This task calls for copying every line in the data below that contains the word "Wochenmärkten".

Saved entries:
········

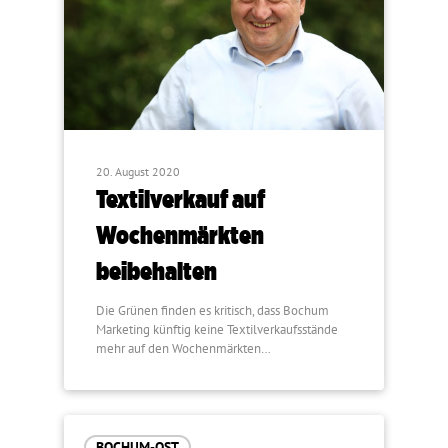
20. August 2020
Textilverkauf auf
Wochenmärkten
beibehalten
Die Grünen finden es kritisch, dass Bochum
Marketing künftig keine Textilverkaufsstände
mehr auf den Wochenmärkten…
BOCHUM-OST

········

# SOLUTION FOR THIS TASK:
Wochenmärkten
mehr auf den Wochenmärkten…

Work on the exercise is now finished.